My pistols thundered, and three .45 slugs ripped the Doberman apart, and the dog hit the dining table in sections.
A wet red fire raged over my right shoulder. The dog’s teeth had torn flesh and muscle, and I was bleeding badly.
But I couldn’t slow down. I hurried through the doorway, toward the spiked, twisting staircase.
That sound again, like wild castanets—dog claws on polished oak.
Two guns in two hands. Instinctively I raised them both, and my wounded shoulder exploded in agony.
I stumbled toward the windows. The room spun and threatened to go black. I hesitated for a moment, just to steady myself, but it was a moment I couldn’t afford to waste.
Because Circe’s guard dogs didn’t hesitate for an instant. They closed on me from different directions, three of them, the scent of my blood burning in their black nostrils.
The dogs didn’t mistake me for Diabolos Whistler.
They were smarter than that.
They scented a man’s blood, not the blood of Satan.
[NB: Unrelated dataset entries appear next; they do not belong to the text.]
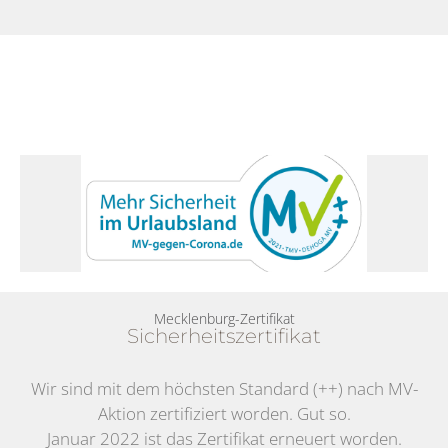
Mecklenburg-Zertifikat
Sicherheitszertifikat
Wir sind mit dem höchsten Standard (++) nach MV-
Aktion zertifiziert worden. Gut so.
Januar 2022 ist das Zertifikat erneuert worden.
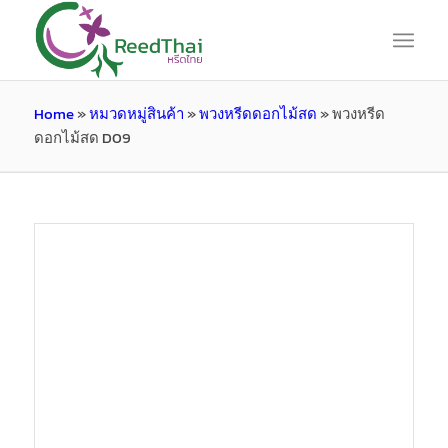
Home
»
หมวดหมู่สินค้า
»
พวงหรีดดอกไม้สด
»
พวงหรีด
ดอกไม้สด D09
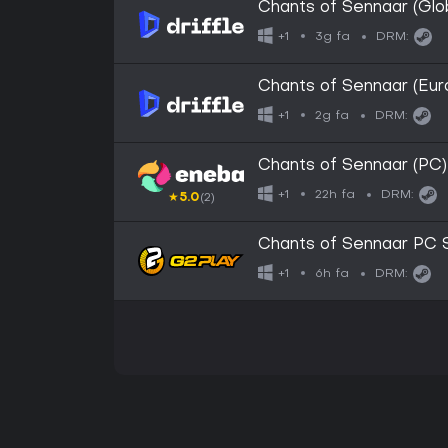
Chants of Sennaar (Glob
3g fa
+1
DRM:
Chants of Sennaar (Eur
2g fa
+1
DRM:
Chants of Sennaar (P
22h fa
+1
DRM:
★
5.0
(2)
Chants of Sennaar PC
6h fa
+1
DRM:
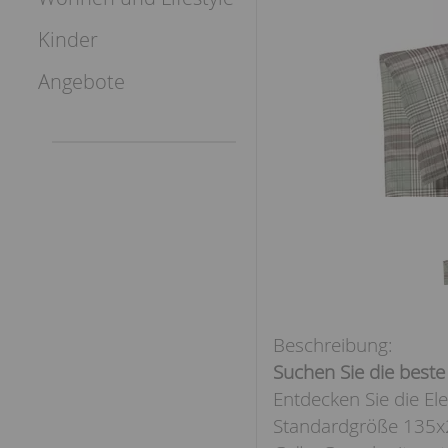
Kinder
Angebote
Suchen Sie die beste
Entdecken Sie die Ele
Standardgröße 135x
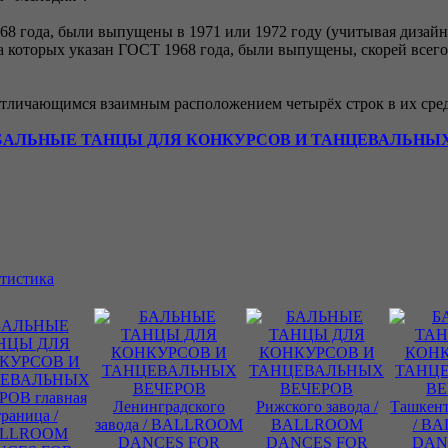
968 года, были выпущены в 1971 или 1972 году (учитывая дизайн 
 которых указан ГОСТ 1968 года, были выпущены, скорей всего,
тличающимся взаимным расположением четырёх строк в их средней
БАЛЬНЫЕ ТАНЦЫ ДЛЯ КОНКУРСОВ И ТАНЦЕВАЛЬНЫ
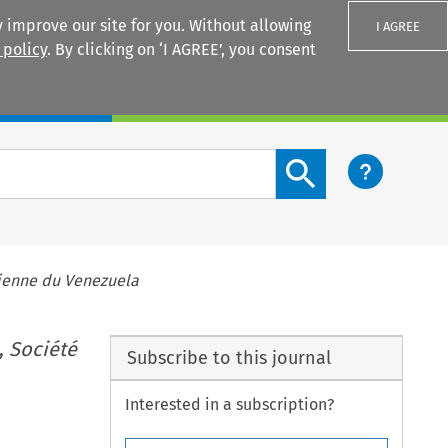
 improve our site for you. Without allowing
I AGREE
 policy
. By clicking on ‘I AGREE’, you consent
Login
Search content button
rienne du Venezuela
,
Société
Subscribe to this journal
Interested in a subscription?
The first dog jumped at me, jaws stretched impossibly wide.
I clenched the pistol in my left hand and jerked the trigger as fast as I could. A .45 slug severed an angry bark as the Doberman’s black head exploded in midair. Teeth and bone chattered against the hardwood floor and the dog thudded dead at my feet, blood pumping over my shoes as the second canine launched itself.
Black lips peeled over barbed white teeth.